|
Scaling horizontally can be done equally well with dedicated machines, but that's beside the point.
I'd say start with a 512 node. With increased traffic you'll know if you need to scale horizontally or vertically. For example, if you max out memory with number of application processes but CPU and IOPS are relatively unused, you'll benefit from vertical scaling. Using too much CPU while not utilizing all the memory means you should scale out horizontally.
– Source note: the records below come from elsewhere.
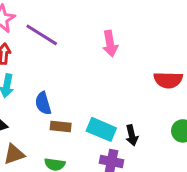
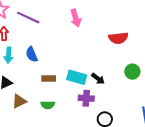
blue semicircle: (43, 103) -> (32, 54), moved
black arrow: (132, 135) -> (98, 79), turned -32

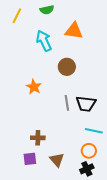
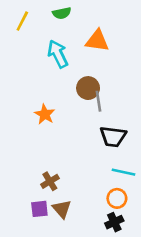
gray line: (67, 103) -> (99, 101), moved
brown cross: (38, 138) -> (50, 181), turned -32
brown triangle: (57, 160) -> (62, 209), moved

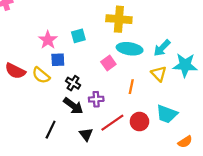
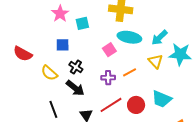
pink star: (48, 40) -> (60, 14), moved
yellow semicircle: (41, 75) -> (49, 73), moved
orange line: (131, 87) -> (130, 72), turned 48
purple cross: (96, 99) -> (108, 78), moved
black line: (51, 130) -> (53, 109), turned -48

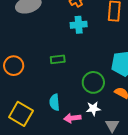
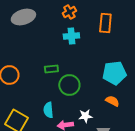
green circle: (93, 82) -> (69, 85), moved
Now before someone jumps in telling me that CPU will seldom be the bottleneck here... I happen to manage a node for a client which uses extremely inefficient PHP/MySQL application. Each request scans through tens of thousands of rows with complex sorted joins without proper indices, which translates to average of 120% CPU used for puny 4 requests per second (application requests, and some 20-30 r/s overall with static content), with frequent spikes up to above 300%.
Another angle here is that you'll likely max out bandwidth before you max out CPU, if your app is well written and optimized for your rdbms. In that case you need to scale horizontally.
Horizontal scaling is always nice because you then bring redundancy in the equation, but it is more difficult to manage, eg. you need either to offload uploadable content to a CDN, or do some NFS magic with a common static server. At any rate, you'll need to design your app to be server-agnostic, ie. never rely on assets being available on the local machine: files, images, sessions, ...
However, scaling the database horizontally is not as easy and will require planning. Which also depends on your read-to-write ratio, ie. whether you can manage with single master for writes and many replicated nodes for read, which is not as difficult to achieve.
Linode offers backups but I don't know how that works for busy nodes (being file-based backup). Personally I'm not using it, I do offsite backups, which can be another Linode. tar -mtime ... | curl (S)FTP(S) for images, and database dumps for database, however that locks the database. I don't know about MySQL, but with PostgreSQL I can do continuous WAL archiving and PITR, without locking the db.
Also design the app to use a RDBMS in the core of your data management, but think ahead in that some day you might want to introduce layers of memcached or other nosql trickery to help out performance.
|